Segment Open

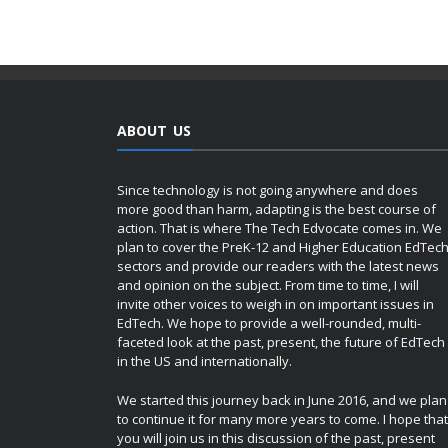
ABOUT US
Since technology is not going anywhere and does
more good than harm, adapting is the best course of
action. That is where The Tech Edvocate comes in. We
plan to cover the PreK-12 and Higher Education EdTec
sectors and provide our readers with the latest news
and opinion on the subject. From time to time, I will
invite other voices to weigh in on important issues in
EdTech. We hope to provide a well-rounded, multi-
faceted look at the past, present, the future of EdTech
in the US and internationally.
We started this journey back in June 2016, and we plan
to continue it for many more years to come. I hope that
you will join us in this discussion of the past, present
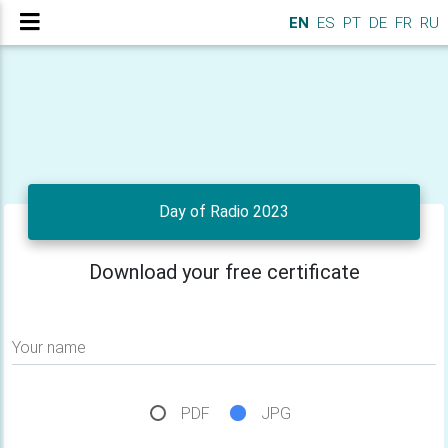
EN
ES
PT
DE
FR
RU
Day of Radio 2023
Download your free certificate
Your name
PDF
JPG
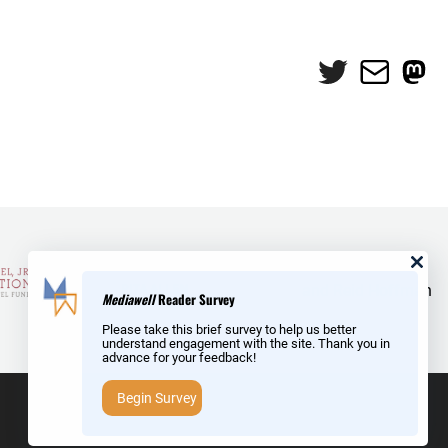
Twitter
Mail
Mas
and Reid Hoffman
Mediawell
Reader Survey
Please take this brief survey to help us better
understand engagement with the site. Thank you in
advance for your feedback!
Begin Survey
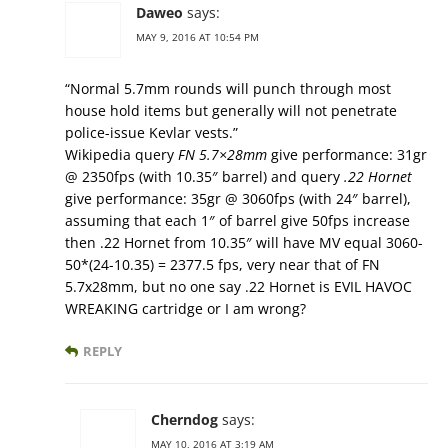
Daweo
says:
MAY 9, 2016 AT 10:54 PM
“Normal 5.7mm rounds will punch through most
house hold items but generally will not penetrate
police-issue Kevlar vests.”
Wikipedia query
FN 5.7×28mm
give performance: 31gr
@ 2350fps (with 10.35″ barrel) and query
.22 Hornet
give performance: 35gr @ 3060fps (with 24″ barrel),
assuming that each 1″ of barrel give 50fps increase
then .22 Hornet from 10.35″ will have MV equal 3060-
50*(24-10.35) = 2377.5 fps, very near that of FN
5.7x28mm, but no one say .22 Hornet is EVIL HAVOC
WREAKING cartridge or I am wrong?
REPLY
Cherndog
says:
MAY 10, 2016 AT 3:19 AM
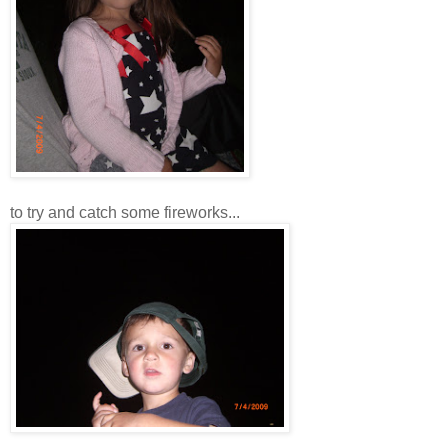
to try and catch some fireworks...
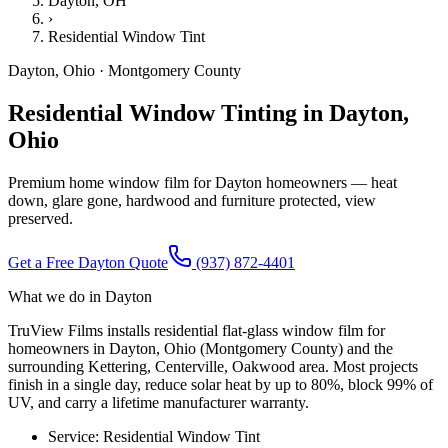
Dayton
, OH
›
Residential Window Tint
Dayton
,
Ohio
·
Montgomery County
Residential Window Tinting in Dayton,
Ohio
Premium home window film for Dayton homeowners — heat
down, glare gone, hardwood and furniture protected, view
preserved.
Get a Free
Dayton
Quote
(937) 872-4401
What we do in
Dayton
TruView Films installs residential flat-glass window film for
homeowners in Dayton, Ohio (Montgomery County) and the
surrounding Kettering, Centerville, Oakwood area. Most projects
finish in a single day, reduce solar heat by up to 80%, block 99% of
UV, and carry a lifetime manufacturer warranty.
Service:
Residential Window Tint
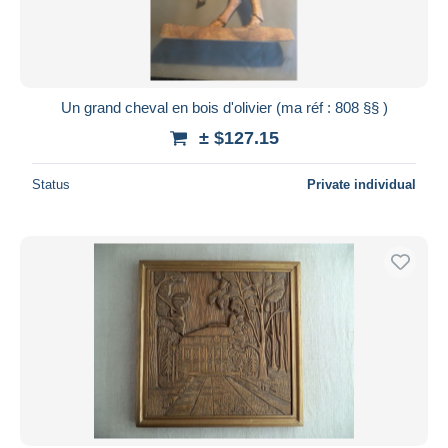
Un grand cheval en bois d'olivier (ma réf : 808 §§ )
± $127.15
Status
Private individual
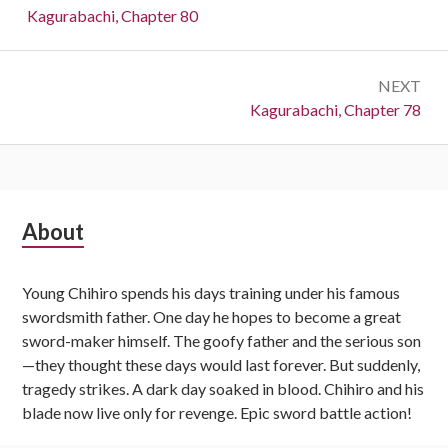
navigation
Previous:
Kagurabachi, Chapter 80
NEXT
Next:
Kagurabachi, Chapter 78
Subsidiary
About
Sidebar
Young Chihiro spends his days training under his famous
swordsmith father. One day he hopes to become a great
sword-maker himself. The goofy father and the serious son
—they thought these days would last forever. But suddenly,
tragedy strikes. A dark day soaked in blood. Chihiro and his
blade now live only for revenge. Epic sword battle action!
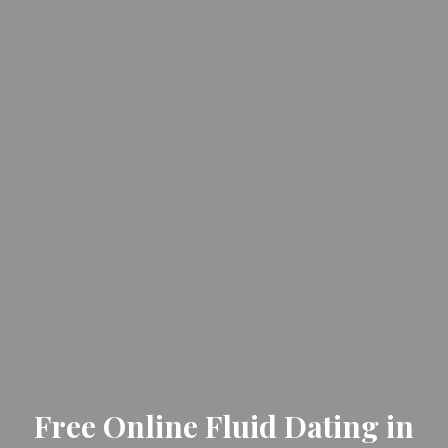
Free Online Fluid Dating in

Segment Closed

** Problem **
Could you report all lines of the listing that hold "Kagurabachi"?

** Solved exercise **
Kagurabachi, Chapter 80
Kagurabachi, Chapter 78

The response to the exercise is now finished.